Is it slow/poor form to use the $in operator in MongoDB with a large array of possibilities?

posts.find({
    author : {
        $in : ['friend1','friend2','friend3'....'friend40'] 
    }
})

App Engine, for example, won't let you use more than 30 because they translate directly to one query per item in the IN array, and so instead force you into using their method for handling fan out. While that's probably the most efficient method in Mongo too, the code for it is significantly more complex so I'd prefer to just use this generic method.

Will Mongo execute these $in queries efficiently for reasonable-sized datasets?

Solution 1

It can be fairly efficient with small lists (hard to say what small is, but at least into the tens/hundreds) for $in.

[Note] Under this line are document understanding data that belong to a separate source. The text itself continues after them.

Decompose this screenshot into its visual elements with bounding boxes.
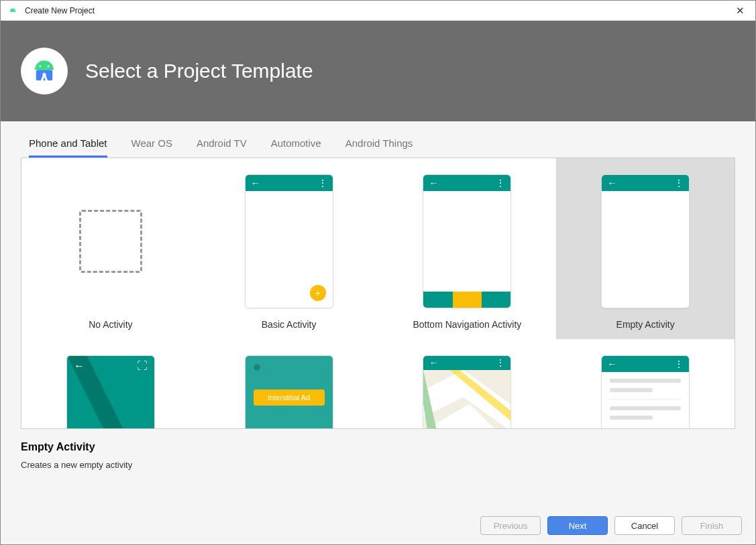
android-icon (7, 7, 18, 14)
tab-android-things[interactable]: Android Things (345, 137, 413, 158)
thumb-empty-activity: ← ⋮ (601, 174, 690, 308)
tab-android-tv[interactable]: Android TV (197, 137, 247, 158)
fab-icon: + (310, 285, 326, 301)
thumb-ad: Interstitial Ad (245, 355, 333, 429)
description: Empty Activity Creates a new empty activ… (1, 429, 755, 474)
window-title: Create New Project (25, 6, 95, 15)
close-button[interactable]: ✕ (732, 5, 749, 17)
overflow-menu-icon: ⋮ (496, 357, 505, 368)
svg-line-2 (11, 8, 11, 9)
footer: Previous Next Cancel Finish (1, 507, 755, 544)
back-arrow-icon: ← (607, 359, 616, 369)
back-arrow-icon: ← (251, 178, 260, 188)
svg-line-3 (14, 8, 15, 9)
tab-phone-tablet[interactable]: Phone and Tablet (29, 137, 107, 158)
svg-point-7 (42, 73, 46, 76)
thumb-bottom-nav: ← ⋮ (423, 174, 511, 308)
template-grid[interactable]: No Activity ← ⋮ + Basic Activity (21, 158, 735, 429)
fullscreen-icon: ⛶ (137, 360, 148, 372)
thumb-maps: ← ⋮ (423, 355, 511, 429)
description-text: Creates a new empty activity (21, 460, 735, 470)
template-bottom-nav-activity[interactable]: ← ⋮ Bottom Navigation Activity (378, 158, 557, 339)
thumb-no-activity (66, 174, 155, 308)
header-title: Select a Project Template (85, 60, 313, 82)
dashed-box-icon (79, 210, 142, 273)
template-maps-activity[interactable]: ← ⋮ (378, 339, 557, 429)
finish-button[interactable]: Finish (682, 516, 742, 535)
tab-automotive[interactable]: Automotive (271, 137, 321, 158)
back-arrow-icon: ← (74, 360, 85, 372)
tabs-bar: Phone and Tablet Wear OS Android TV Auto… (1, 121, 755, 158)
overflow-menu-icon: ⋮ (496, 178, 505, 188)
svg-point-5 (48, 66, 50, 68)
dot-icon (254, 364, 260, 371)
cancel-button[interactable]: Cancel (614, 516, 675, 535)
overflow-menu-icon: ⋮ (674, 359, 684, 369)
next-button[interactable]: Next (547, 516, 608, 535)
thumb-basic-activity: ← ⋮ + (245, 174, 333, 308)
template-label: No Activity (89, 319, 132, 330)
svg-point-0 (11, 10, 11, 11)
template-master-detail-activity[interactable]: ← ⋮ (556, 339, 735, 429)
back-arrow-icon: ← (607, 178, 616, 188)
template-empty-activity[interactable]: ← ⋮ Empty Activity (556, 158, 735, 339)
back-arrow-icon: ← (429, 357, 438, 368)
android-studio-logo (21, 48, 68, 95)
bottom-nav-icon (423, 292, 510, 308)
back-arrow-icon: ← (429, 178, 438, 188)
template-label: Bottom Navigation Activity (413, 319, 521, 330)
template-ad-activity[interactable]: Interstitial Ad (200, 339, 378, 429)
svg-point-4 (39, 66, 41, 68)
tab-wear-os[interactable]: Wear OS (131, 137, 172, 158)
template-label: Empty Activity (616, 319, 675, 330)
previous-button[interactable]: Previous (480, 516, 541, 535)
description-title: Empty Activity (21, 441, 735, 453)
template-fullscreen-activity[interactable]: ← ⛶ (21, 339, 200, 429)
thumb-master-detail: ← ⋮ (601, 355, 690, 429)
header: Select a Project Template (1, 21, 755, 121)
svg-point-1 (13, 10, 14, 11)
template-label: Basic Activity (262, 319, 317, 330)
overflow-menu-icon: ⋮ (318, 178, 327, 188)
ad-banner: Interstitial Ad (254, 389, 325, 406)
template-basic-activity[interactable]: ← ⋮ + Basic Activity (200, 158, 378, 339)
overflow-menu-icon: ⋮ (674, 178, 684, 188)
thumb-fullscreen: ← ⛶ (66, 355, 155, 429)
template-no-activity[interactable]: No Activity (21, 158, 200, 339)
titlebar: Create New Project ✕ (1, 1, 755, 21)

It does not work like app-engine since mongodb has actual btree indexes and isn't a column store like bigtable.

With $in it will skip around in the index to find the matching documents, or walk through the whole collection if there isn't an index to use.

Solution 2

Assuming you have created index on the author field, from algorithmic point of view, the time complexity of $in operation is: $(N*log(M)), where N is the length of input array and M is the size of the collection.

The time complexity of $in operation will not change unless you change a database (Though I don't think any db can break O(N*log(M))).

However, from engineering point of view, if N goes to a big number, it is better to let your business logic server to simulate the $in operation, either by batch or one-by-one.

This is simply because: memory in database servers is way more valuable than the memory in business logic servers.

Solution 3

If you build an index (ensureIndex) on the list element, it should be pretty quick.

Have you tried using explain()? Its a good, built-in way to profile your queries: http://www.mongodb.org/display/DOCS/Indexing+Advice+and+FAQ#IndexingAdviceandFAQ-Use%7B%7Bexplain%7D%7D.